When the United States conveys land bounded on a nonnavigable
lake, it assumes the position, so far as such conveyances are
concerned, of a private owner, subject to the general law of the
state in which the land is situate.
Since
Hardin v. Jordan, 140 U.
S. 371, the law of Illinois has been settled that
conveyances of the upland on such lakes do not carry adjoining
lands below the water line.
When land is conveyed by the United States on a nonnavigable
lake the rules of law affecting the conveyance are different from
those affecting a conveyance of land bounded on navigable
waters.
The common law as understood by this Court and the local law of
Illinois with regard to grants bounded by navigable waters are the
same.
The case is stated in the opinion of the court.
Page 190 U. S. 518
MR. JUSTICE HOLMES delivered the opinion of the Court.

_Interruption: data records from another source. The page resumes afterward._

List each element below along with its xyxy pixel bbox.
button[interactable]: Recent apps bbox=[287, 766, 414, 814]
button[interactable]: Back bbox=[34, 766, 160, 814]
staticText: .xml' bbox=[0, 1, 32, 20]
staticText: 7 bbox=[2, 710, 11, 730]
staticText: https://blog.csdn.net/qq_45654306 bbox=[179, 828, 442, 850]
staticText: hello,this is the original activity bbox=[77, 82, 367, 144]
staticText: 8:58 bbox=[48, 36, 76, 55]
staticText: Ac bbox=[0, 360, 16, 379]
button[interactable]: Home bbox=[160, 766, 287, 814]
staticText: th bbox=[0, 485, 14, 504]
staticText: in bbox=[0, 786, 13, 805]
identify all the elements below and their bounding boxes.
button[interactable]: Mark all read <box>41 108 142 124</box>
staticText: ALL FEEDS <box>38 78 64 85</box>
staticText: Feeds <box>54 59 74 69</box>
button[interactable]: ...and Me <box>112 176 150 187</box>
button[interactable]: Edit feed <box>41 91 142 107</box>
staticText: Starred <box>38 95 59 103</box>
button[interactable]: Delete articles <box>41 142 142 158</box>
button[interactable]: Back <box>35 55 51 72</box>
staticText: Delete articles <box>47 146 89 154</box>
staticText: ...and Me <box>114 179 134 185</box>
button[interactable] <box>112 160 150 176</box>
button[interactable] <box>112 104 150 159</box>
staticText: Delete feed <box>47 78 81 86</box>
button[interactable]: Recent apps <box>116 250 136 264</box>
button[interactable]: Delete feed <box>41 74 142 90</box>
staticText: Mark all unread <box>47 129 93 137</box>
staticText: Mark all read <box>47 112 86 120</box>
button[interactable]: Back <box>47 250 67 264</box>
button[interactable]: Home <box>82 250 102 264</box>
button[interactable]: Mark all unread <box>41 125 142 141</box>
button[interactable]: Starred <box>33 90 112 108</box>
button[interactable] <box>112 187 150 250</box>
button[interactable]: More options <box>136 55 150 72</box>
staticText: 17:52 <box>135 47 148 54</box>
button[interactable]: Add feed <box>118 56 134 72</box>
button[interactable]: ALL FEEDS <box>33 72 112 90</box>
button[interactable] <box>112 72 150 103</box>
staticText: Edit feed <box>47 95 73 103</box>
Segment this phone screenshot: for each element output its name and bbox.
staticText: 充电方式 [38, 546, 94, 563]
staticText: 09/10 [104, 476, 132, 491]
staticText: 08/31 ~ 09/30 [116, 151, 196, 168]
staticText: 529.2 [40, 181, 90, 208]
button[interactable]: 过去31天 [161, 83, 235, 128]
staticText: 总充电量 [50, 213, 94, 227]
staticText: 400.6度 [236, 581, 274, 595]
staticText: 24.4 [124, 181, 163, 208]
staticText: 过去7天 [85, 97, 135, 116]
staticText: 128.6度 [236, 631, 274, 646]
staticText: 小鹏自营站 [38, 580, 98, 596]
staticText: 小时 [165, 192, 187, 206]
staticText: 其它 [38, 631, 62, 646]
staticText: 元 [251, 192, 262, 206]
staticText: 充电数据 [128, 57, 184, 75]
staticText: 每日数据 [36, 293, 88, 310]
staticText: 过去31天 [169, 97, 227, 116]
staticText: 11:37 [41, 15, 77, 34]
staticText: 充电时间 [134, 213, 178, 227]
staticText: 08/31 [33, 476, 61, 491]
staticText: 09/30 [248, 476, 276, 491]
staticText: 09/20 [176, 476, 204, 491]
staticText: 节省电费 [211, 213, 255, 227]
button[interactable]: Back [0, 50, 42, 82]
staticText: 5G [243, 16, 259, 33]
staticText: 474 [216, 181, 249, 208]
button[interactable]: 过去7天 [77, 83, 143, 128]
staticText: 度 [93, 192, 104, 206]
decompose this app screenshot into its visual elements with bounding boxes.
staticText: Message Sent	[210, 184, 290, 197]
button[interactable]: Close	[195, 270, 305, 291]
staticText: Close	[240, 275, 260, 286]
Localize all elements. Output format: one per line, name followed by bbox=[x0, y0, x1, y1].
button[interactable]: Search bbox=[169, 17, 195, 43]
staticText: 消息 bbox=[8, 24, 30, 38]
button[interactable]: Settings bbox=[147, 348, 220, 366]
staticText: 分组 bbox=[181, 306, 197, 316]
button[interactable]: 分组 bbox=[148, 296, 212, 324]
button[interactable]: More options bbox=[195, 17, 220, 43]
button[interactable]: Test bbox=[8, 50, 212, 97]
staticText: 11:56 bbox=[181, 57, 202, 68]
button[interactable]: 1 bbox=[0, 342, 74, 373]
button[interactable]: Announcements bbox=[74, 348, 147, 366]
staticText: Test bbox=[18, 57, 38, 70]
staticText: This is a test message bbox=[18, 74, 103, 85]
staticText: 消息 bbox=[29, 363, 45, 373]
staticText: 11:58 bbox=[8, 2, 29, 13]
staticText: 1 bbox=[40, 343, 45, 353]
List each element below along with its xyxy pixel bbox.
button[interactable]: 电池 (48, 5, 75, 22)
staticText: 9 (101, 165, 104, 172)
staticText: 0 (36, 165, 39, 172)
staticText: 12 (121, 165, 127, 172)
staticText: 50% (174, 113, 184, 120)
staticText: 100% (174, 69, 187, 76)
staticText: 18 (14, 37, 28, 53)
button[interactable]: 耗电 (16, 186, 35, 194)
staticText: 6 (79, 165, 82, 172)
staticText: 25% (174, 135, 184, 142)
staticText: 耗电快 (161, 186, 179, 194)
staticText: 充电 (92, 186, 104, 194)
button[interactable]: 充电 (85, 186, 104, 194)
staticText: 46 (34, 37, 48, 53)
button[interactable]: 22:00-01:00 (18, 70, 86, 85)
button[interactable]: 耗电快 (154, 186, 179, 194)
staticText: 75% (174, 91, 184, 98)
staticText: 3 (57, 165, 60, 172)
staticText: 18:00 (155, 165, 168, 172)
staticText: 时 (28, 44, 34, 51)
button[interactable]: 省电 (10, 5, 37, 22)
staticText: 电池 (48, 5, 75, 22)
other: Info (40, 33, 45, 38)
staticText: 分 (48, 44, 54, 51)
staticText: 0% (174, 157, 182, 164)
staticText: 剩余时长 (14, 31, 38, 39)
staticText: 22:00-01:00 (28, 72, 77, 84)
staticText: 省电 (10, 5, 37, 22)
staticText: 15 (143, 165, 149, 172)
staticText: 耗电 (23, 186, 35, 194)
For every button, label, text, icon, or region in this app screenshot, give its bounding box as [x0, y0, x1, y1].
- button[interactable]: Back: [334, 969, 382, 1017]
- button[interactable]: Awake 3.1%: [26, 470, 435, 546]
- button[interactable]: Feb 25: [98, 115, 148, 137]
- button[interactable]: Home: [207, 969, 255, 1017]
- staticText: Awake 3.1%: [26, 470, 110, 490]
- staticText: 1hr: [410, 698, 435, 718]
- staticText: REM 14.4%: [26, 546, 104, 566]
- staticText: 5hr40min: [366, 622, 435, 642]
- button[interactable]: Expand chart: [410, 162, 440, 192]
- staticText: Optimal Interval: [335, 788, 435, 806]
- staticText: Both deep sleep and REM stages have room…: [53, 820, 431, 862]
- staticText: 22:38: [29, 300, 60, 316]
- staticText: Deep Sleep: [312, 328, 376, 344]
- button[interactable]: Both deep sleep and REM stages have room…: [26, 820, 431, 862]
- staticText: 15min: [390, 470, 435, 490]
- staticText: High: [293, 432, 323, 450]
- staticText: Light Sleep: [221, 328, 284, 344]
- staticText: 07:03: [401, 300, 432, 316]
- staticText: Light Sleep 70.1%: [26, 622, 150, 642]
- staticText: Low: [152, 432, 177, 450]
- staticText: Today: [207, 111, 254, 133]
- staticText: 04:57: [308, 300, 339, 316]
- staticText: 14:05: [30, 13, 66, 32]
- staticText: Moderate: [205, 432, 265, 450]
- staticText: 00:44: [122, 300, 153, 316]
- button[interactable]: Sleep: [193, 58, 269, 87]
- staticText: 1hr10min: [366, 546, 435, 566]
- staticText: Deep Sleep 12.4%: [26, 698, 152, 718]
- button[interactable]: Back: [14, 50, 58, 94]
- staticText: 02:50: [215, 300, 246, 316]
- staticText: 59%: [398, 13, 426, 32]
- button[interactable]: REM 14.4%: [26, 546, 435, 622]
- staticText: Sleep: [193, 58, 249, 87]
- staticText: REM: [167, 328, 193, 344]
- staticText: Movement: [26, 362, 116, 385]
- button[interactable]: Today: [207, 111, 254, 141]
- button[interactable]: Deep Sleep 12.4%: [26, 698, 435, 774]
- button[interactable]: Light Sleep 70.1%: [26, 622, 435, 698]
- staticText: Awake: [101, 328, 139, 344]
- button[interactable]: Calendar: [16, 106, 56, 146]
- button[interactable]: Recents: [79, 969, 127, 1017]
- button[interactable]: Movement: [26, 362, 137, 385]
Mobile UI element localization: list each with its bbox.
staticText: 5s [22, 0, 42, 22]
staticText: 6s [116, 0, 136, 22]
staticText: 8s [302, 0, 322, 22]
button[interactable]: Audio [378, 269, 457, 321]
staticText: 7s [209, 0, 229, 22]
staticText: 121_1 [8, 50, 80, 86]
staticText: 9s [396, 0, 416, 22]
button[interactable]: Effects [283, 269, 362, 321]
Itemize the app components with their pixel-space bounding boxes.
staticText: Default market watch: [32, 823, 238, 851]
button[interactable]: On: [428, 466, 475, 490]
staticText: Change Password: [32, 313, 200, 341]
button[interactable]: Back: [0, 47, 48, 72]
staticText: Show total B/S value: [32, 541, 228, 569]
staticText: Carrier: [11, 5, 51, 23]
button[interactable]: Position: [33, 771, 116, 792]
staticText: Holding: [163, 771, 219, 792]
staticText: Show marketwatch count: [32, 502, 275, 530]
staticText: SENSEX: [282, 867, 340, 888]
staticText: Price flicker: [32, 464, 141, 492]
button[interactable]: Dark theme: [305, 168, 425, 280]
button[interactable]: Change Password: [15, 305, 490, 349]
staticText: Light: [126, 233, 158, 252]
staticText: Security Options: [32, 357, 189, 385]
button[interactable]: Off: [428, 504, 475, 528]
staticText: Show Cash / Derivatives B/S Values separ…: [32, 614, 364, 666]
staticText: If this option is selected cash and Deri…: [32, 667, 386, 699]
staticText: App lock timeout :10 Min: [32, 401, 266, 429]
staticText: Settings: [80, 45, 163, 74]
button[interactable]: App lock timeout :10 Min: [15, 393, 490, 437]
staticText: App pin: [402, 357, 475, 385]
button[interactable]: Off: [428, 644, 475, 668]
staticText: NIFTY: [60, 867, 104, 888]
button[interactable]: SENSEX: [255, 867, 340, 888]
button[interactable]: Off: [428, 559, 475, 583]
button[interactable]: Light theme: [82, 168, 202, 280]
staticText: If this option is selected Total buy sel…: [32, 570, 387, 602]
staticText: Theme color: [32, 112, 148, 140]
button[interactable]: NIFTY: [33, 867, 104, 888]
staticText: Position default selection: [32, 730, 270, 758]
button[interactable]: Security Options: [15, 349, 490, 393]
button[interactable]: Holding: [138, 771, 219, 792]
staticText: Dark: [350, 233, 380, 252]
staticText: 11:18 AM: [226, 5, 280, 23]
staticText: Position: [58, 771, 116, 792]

This is a proceeding under the Burnt Records Act of the State of
Illinois, by which the defendant in error, Shedd, seeks to
establish his record title to certain land adjoining and under a
nonnavigable lake called Wolf Lake, lying partly in Illinois and
partly in Indiana. The plaintiff in error, Hardin, also owns land
adjoining the same lake, by succession to a title under patents
from the United States, and under these patents makes claims to
land now or originally under the lake, which conflict with the
claim of Shedd and with the decree of the court. The other
plaintiff in error is a grantee of Harding. The decree having been
affirmed by the supreme court of the state, 177 Ill. 123,
S.C., 161 Ill. 462, the case is brought here by writ of
error.
Mitchell v. Smale, 140 U.
S. 406,
140 U. S. 410;
Shively v. Bowlby, 152 U. S. 1,
152 U. S. 9-10. It
seems unnecessary to go into details of the difference, as the main
question here goes to the foundation of Hardin's case, and we are
against her on that. Her title and a plan of the territory in which
lies the disputed land will be found set out in
Hardin v.
Jordan, 140 U. S. 371.
The claim of the plaintiffs in error to the land below the
original water line depends on its having passed by the patent of
the United States. The patent to Holbrook, from which they derive
an important part of their title, was dated May 20, 1841, long
before the Swamp Land Act. At that time the land under the lake, as
well as that surrounding it, belonged to the United
Page 190 U. S. 519
States, and, if grants of the United States should be construed
without regard to state laws, it may be assumed that, subject to
all questions of the proper adjustment of lines, Hardin would have
prevailed. When land is conveyed by the United States bounded on a
nonnavigable lake belonging to it, the grounds for the decision
must be quite different from the considerations affecting a
conveyance of land bounded on navigable water. In the latter case,
the land under the water does not belong to the United States, but
has passed to the state by its admission to the Union. Nevertheless
it has become established almost without argument that, in the
former case, as in the latter, the effect of the grant on the title
to adjoining submerged land will be determined by the law of the
state where the land lies. In the case of land bounded on a
nonnavigable lake, the United States assumes the position of a
private owner subject to the general law of the state so far as its
conveyances are concerned.
Hardin v. Jordan, 140 U.
S. 371;
Shively v. Bowlby, 152 U. S.
1,
152 U. S. 45;
Grand Rapids & Indiana R. Co. v. Butler, 159 U. S.
87,
159 U. S. 90,
159 U. S. 93;
St. Anthony Falls Water Power Co. v. St. Paul Water
Commissioners, 168 U. S. 349,
168 U. S. 363.
Such cases are not affected by Rev.Stat. §§ 2476, 5251.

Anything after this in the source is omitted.